それでも、桜庭は「だったら1週間戦ってやる」と言い返して無制限ラウンドを了承。「6日間痛めつけて、7日目で倒す」と宣言した桜庭は、オムツをしながら試合をすると言い放ち、ホイス陣営を挑発した。


 それまでの総合格闘技は、どうしても「寝技が地味」というイメージがあった。だが、このような丁々発止のやり取りや絵に描いたような勧善懲悪の図式は、一般メディアでも取り上げやすいキャッチーさがあった。

 また、当時あまり”売り”がなかったPRIDEとしても、ここぞとばかりに桜庭のキャラを猛プッシュ。その結果、メディアへの露出やマスコミからの取材も山のように増えていったのだが、もともと面倒くさがりの桜庭は、そのストレスをホイス戦にぶつけようとモチベーションに変えていった。

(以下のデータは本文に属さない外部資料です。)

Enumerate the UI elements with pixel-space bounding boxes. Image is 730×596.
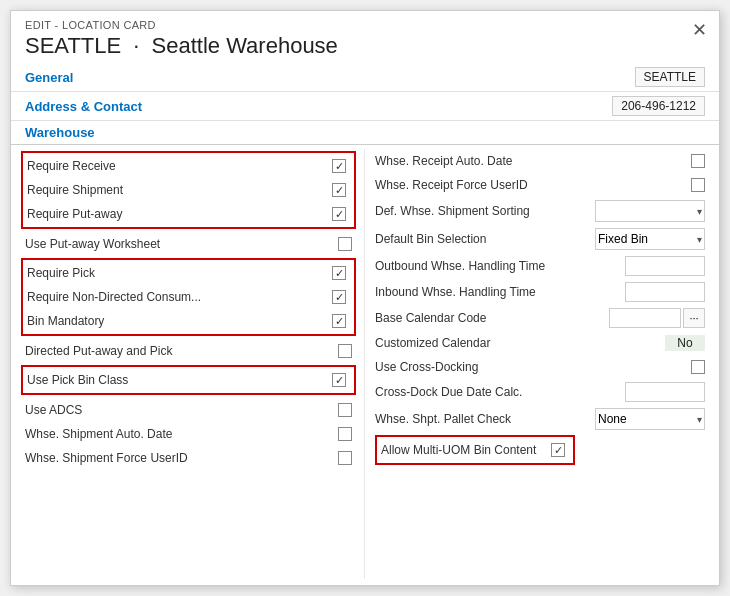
- general-section-header[interactable]: General SEATTLE: [11, 63, 719, 92]
- input-outbound-handling-time[interactable]: [625, 256, 705, 276]
- ellipsis-button[interactable]: ···: [683, 308, 705, 328]
- general-label: General: [25, 70, 73, 85]
- title-dot: ·: [133, 33, 139, 58]
- input-cross-dock-due-date[interactable]: [625, 382, 705, 402]
- select-default-bin-selection[interactable]: Fixed Bin ▾: [595, 228, 705, 250]
- input-base-calendar-code[interactable]: [609, 308, 681, 328]
- field-use-adcs: Use ADCS: [21, 398, 356, 422]
- customized-calendar-value[interactable]: No: [665, 335, 705, 351]
- location-card-dialog: EDIT - LOCATION CARD SEATTLE · Seattle W…: [10, 10, 720, 586]
- chevron-down-icon: ▾: [697, 234, 702, 245]
- field-use-pick-bin-class: Use Pick Bin Class: [27, 368, 350, 392]
- field-require-putaway: Require Put-away: [27, 202, 350, 226]
- address-label: Address & Contact: [25, 99, 142, 114]
- field-require-shipment: Require Shipment: [27, 178, 350, 202]
- left-column: Require Receive Require Shipment Require…: [21, 149, 365, 579]
- checkbox-require-non-directed[interactable]: [332, 290, 346, 304]
- title-name: Seattle Warehouse: [152, 33, 338, 58]
- field-whse-receipt-auto-date: Whse. Receipt Auto. Date: [375, 149, 709, 173]
- checkbox-use-adcs[interactable]: [338, 403, 352, 417]
- field-allow-multi-uom: Allow Multi-UOM Bin Content: [381, 438, 569, 462]
- field-def-whse-shipment-sorting: Def. Whse. Shipment Sorting ▾: [375, 197, 709, 225]
- checkbox-allow-multi-uom[interactable]: [551, 443, 565, 457]
- field-default-bin-selection: Default Bin Selection Fixed Bin ▾: [375, 225, 709, 253]
- field-whse-shpt-pallet-check: Whse. Shpt. Pallet Check None ▾: [375, 405, 709, 433]
- field-directed-putaway: Directed Put-away and Pick: [21, 339, 356, 363]
- dialog-header: EDIT - LOCATION CARD SEATTLE · Seattle W…: [11, 11, 719, 63]
- close-button[interactable]: ✕: [692, 21, 707, 39]
- checkbox-require-shipment[interactable]: [332, 183, 346, 197]
- checkbox-whse-receipt-auto-date[interactable]: [691, 154, 705, 168]
- field-whse-receipt-force-userid: Whse. Receipt Force UserID: [375, 173, 709, 197]
- red-group-1: Require Receive Require Shipment Require…: [21, 151, 356, 229]
- red-group-3: Use Pick Bin Class: [21, 365, 356, 395]
- field-customized-calendar: Customized Calendar No: [375, 331, 709, 355]
- checkbox-whse-shipment-force-userid[interactable]: [338, 451, 352, 465]
- select-whse-shpt-pallet-check[interactable]: None ▾: [595, 408, 705, 430]
- field-require-non-directed: Require Non-Directed Consum...: [27, 285, 350, 309]
- checkbox-use-pick-bin-class[interactable]: [332, 373, 346, 387]
- checkbox-bin-mandatory[interactable]: [332, 314, 346, 328]
- select-def-whse-shipment-sorting[interactable]: ▾: [595, 200, 705, 222]
- checkbox-whse-receipt-force-userid[interactable]: [691, 178, 705, 192]
- base-calendar-control: ···: [609, 308, 705, 328]
- field-use-putaway-worksheet: Use Put-away Worksheet: [21, 232, 356, 256]
- checkbox-require-pick[interactable]: [332, 266, 346, 280]
- checkbox-require-receive[interactable]: [332, 159, 346, 173]
- input-inbound-handling-time[interactable]: [625, 282, 705, 302]
- address-section-header[interactable]: Address & Contact 206-496-1212: [11, 92, 719, 121]
- field-require-receive: Require Receive: [27, 154, 350, 178]
- fields-area: Require Receive Require Shipment Require…: [11, 147, 719, 585]
- address-value: 206-496-1212: [612, 96, 705, 116]
- red-group-2: Require Pick Require Non-Directed Consum…: [21, 258, 356, 336]
- general-value: SEATTLE: [635, 67, 705, 87]
- warehouse-section-header[interactable]: Warehouse: [11, 121, 719, 145]
- red-group-4: Allow Multi-UOM Bin Content: [375, 435, 575, 465]
- field-bin-mandatory: Bin Mandatory: [27, 309, 350, 333]
- field-whse-shipment-auto-date: Whse. Shipment Auto. Date: [21, 422, 356, 446]
- field-whse-shipment-force-userid: Whse. Shipment Force UserID: [21, 446, 356, 470]
- checkbox-use-putaway-worksheet[interactable]: [338, 237, 352, 251]
- chevron-down-icon: ▾: [697, 206, 702, 217]
- field-outbound-handling-time: Outbound Whse. Handling Time: [375, 253, 709, 279]
- field-inbound-handling-time: Inbound Whse. Handling Time: [375, 279, 709, 305]
- right-column: Whse. Receipt Auto. Date Whse. Receipt F…: [365, 149, 709, 579]
- checkbox-use-cross-docking[interactable]: [691, 360, 705, 374]
- checkbox-directed-putaway[interactable]: [338, 344, 352, 358]
- field-use-cross-docking: Use Cross-Docking: [375, 355, 709, 379]
- title-code: SEATTLE: [25, 33, 121, 58]
- field-require-pick: Require Pick: [27, 261, 350, 285]
- field-base-calendar-code: Base Calendar Code ···: [375, 305, 709, 331]
- checkbox-whse-shipment-auto-date[interactable]: [338, 427, 352, 441]
- warehouse-label: Warehouse: [25, 125, 95, 140]
- dialog-title: SEATTLE · Seattle Warehouse: [25, 33, 705, 59]
- checkbox-require-putaway[interactable]: [332, 207, 346, 221]
- chevron-down-icon: ▾: [697, 414, 702, 425]
- field-cross-dock-due-date: Cross-Dock Due Date Calc.: [375, 379, 709, 405]
- dialog-caption: EDIT - LOCATION CARD: [25, 19, 705, 31]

 桜庭はそんな忙しい合間を縫って、キッチリと自伝を書き上げてくれた。書名は『ぼく。』に決定。これは桜庭とライターさんが話をしている時、桜庭が自分のことを「ぼく」と言うのがすごく印象的だったからだ。

 プロレスラーが自分のことを指す一人称は、たいていが「おれ」だ。だが、「ぼく」はふんわりした桜庭のイメージにもバッチリ合ったし、インパクトもあった。

 急ピッチで制作を進めた結果、初の自伝『ぼく。』は、桜庭vsホイスが行なわれる2000年5月1日に東京ドーム付近の書店で先行発売されることになった。これで、完全に舞台は整った。